Page images and extracted text –
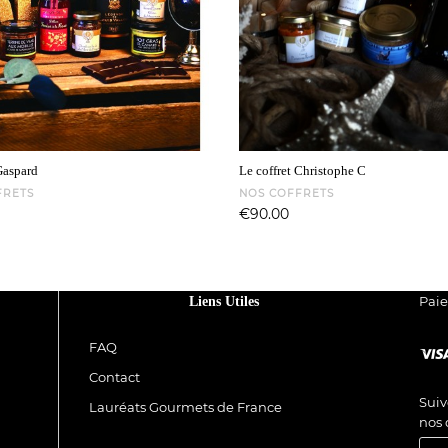
Gaspard
Le coffret Christophe C
FRETS
NOS COFFRETS
Price
€90.00
Pai
Liens Utiles
FAQ
Contact
Suiv
Lauréats Gourmets de France
nos 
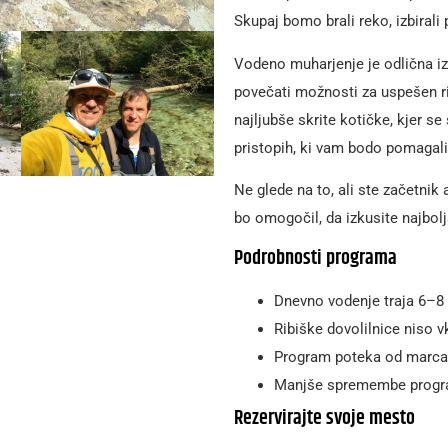
Skupaj bomo brali reko, izbirali
Vodeno muharjenje je odlična izbir
povečati možnosti za uspešen r
najljubše skrite kotičke, kjer se
pristopih, ki vam bodo pomagali,
Ne glede na to, ali ste začetnik
bo omogočil, da izkusite najbolj
Podrobnosti programa
Dnevno vodenje traja 6–8 
Ribiške dovolilnice niso v
Program poteka od marca
Manjše spremembe progra
Rezervirajte svoje mesto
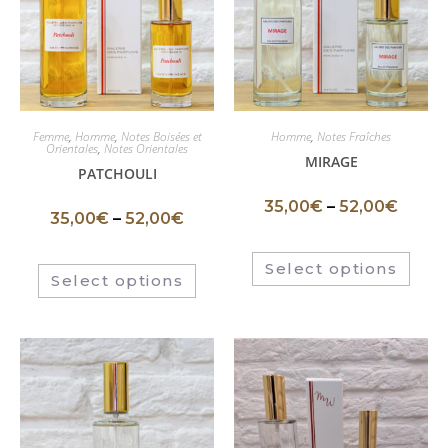
Femme
,
Homme
,
Notes Boisées et
Homme
,
Notes Fraîches
Orientales
,
Notes Orientales
MIRAGE
PATCHOULI
35,00
€
–
52,00
€
35,00
€
–
52,00
€
Select options
Select options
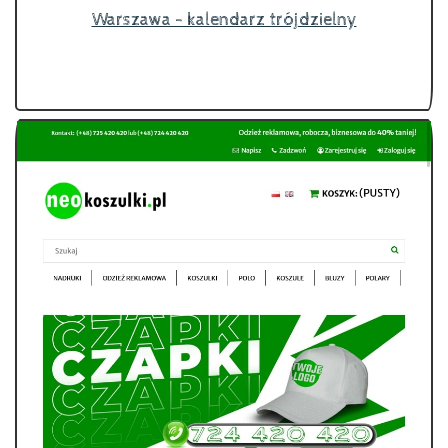
Warszawa - kalendarz trójdzielny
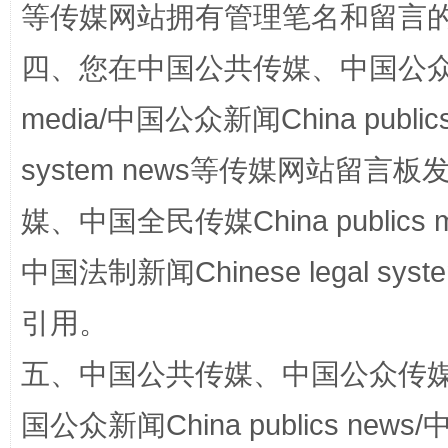
阿坝州三大球赛在茂县开幕
规模最
等传媒网站拥有管理笔名和留言
四、您在中国公共传媒、中国公众传媒、
media/中国公众新闻China public
system news等传媒网站留
媒、中国全民传媒China publics me
中国法制新闻Chinese legal 
国家大学科技园优化重塑工作
引用。
五、中国公共传媒、中国公众传媒、中国全
国公众新闻China publics news/中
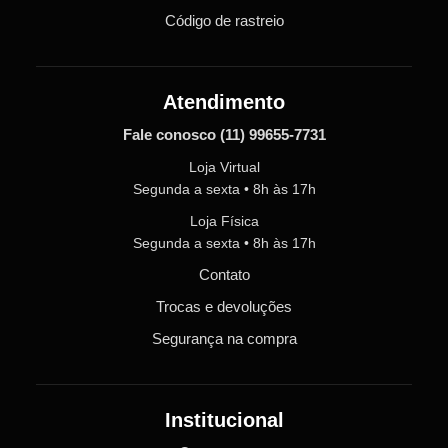
Código de rastreio
Atendimento
Fale conosco
(11) 99655-7731
Loja Virtual
Segunda a sexta • 8h às 17h
Loja Física
Segunda a sexta • 8h às 17h
Contato
Trocas e devoluções
Segurança na compra
Institucional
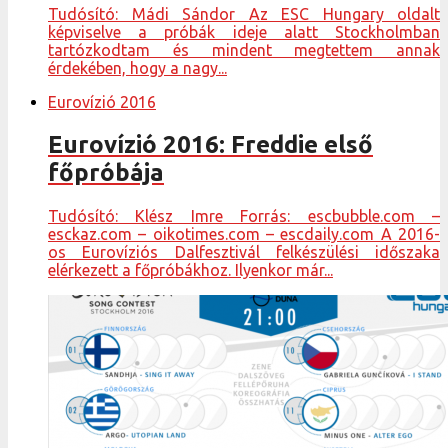
Tudósító: Mádi Sándor Az ESC Hungary oldalt
képviselve a próbák ideje alatt Stockholmban
tartózkodtam és mindent megtettem annak
érdekében, hogy a nagy...
Eurovízió 2016
Eurovízió 2016: Freddie első
főpróbája
Tudósító: Klész Imre Forrás: escbubble.com –
esckaz.com – oikotimes.com – escdaily.com A 2016-
os Eurovíziós Dalfesztivál felkészülési időszaka
elérkezett a főpróbákhoz. Ilyenkor már...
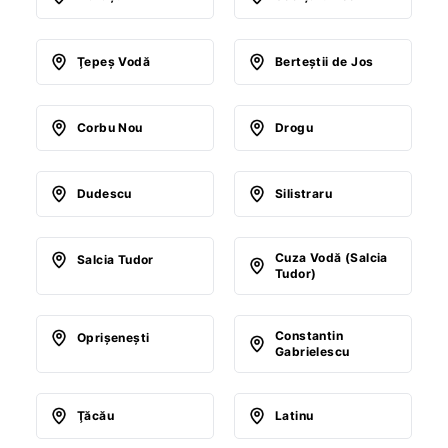
Ţepeş Vodă
Berteştii de Jos
Corbu Nou
Drogu
Dudescu
Silistraru
Cuza Vodă (Salcia
Salcia Tudor
Tudor)
Constantin
Oprişeneşti
Gabrielescu
Ţăcău
Latinu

Assignment –
Return the entries above exactly and in full; do not include images.

Reply –
Gaspard
Le coffret Christophe C
FRETS
NOS COFFRETS
Price
€90.00
Pai
Liens Utiles
FAQ
Contact
Suiv
Lauréats Gourmets de France
nos 
Skupaj bomo brali reko, izbirali
Vodeno muharjenje je odlična izbir
povečati možnosti za uspešen r
najljubše skrite kotičke, kjer se
pristopih, ki vam bodo pomagali,
Ne glede na to, ali ste začetnik
bo omogočil, da izkusite najbolj
Podrobnosti programa
Dnevno vodenje traja 6–8 
Ribiške dovolilnice niso v
Program poteka od marca
Manjše spremembe progra
Rezervirajte svoje mesto
Femme
,
Homme
,
Notes Boisées et
Homme
,
Notes Fraîches
Orientales
,
Notes Orientales
MIRAGE
PATCHOULI
35,00
€
–
52,00
€
35,00
€
–
52,00
€
Select options
Select options
Warszawa - kalendarz trójdzielny
阿坝州三大球赛在茂县开幕
规模最
等传媒网站拥有管理笔名和留言
四、您在中国公共传媒、中国公众传媒、
media/中国公众新闻China public
system news等传媒网站留
媒、中国全民传媒China publics me
中国法制新闻Chinese legal 
国家大学科技园优化重塑工作
引用。
五、中国公共传媒、中国公众传媒、中国全
国公众新闻China publics news/中
Código de rastreio
Atendimento
Fale conosco
(11) 99655-7731
Loja Virtual
Segunda a sexta • 8h às 17h
Loja Física
Segunda a sexta • 8h às 17h
Contato
Trocas e devoluções
Segurança na compra
Institucional
Tudósító: Mádi Sándor Az ESC Hungary oldalt
képviselve a próbák ideje alatt Stockholmban
tartózkodtam és mindent megtettem annak
érdekében, hogy a nagy...
Eurovízió 2016
Eurovízió 2016: Freddie első
főpróbája
Tudósító: Klész Imre Forrás: escbubble.com –
esckaz.com – oikotimes.com – escdaily.com A 2016-
os Eurovíziós Dalfesztivál felkészülési időszaka
elérkezett a főpróbákhoz. Ilyenkor már...
Ţepeş Vodă
Berteştii de Jos
Corbu Nou
Drogu
Dudescu
Silistraru
Cuza Vodă (Salcia
Salcia Tudor
Tudor)
Constantin
Oprişeneşti
Gabrielescu
Ţăcău
Latinu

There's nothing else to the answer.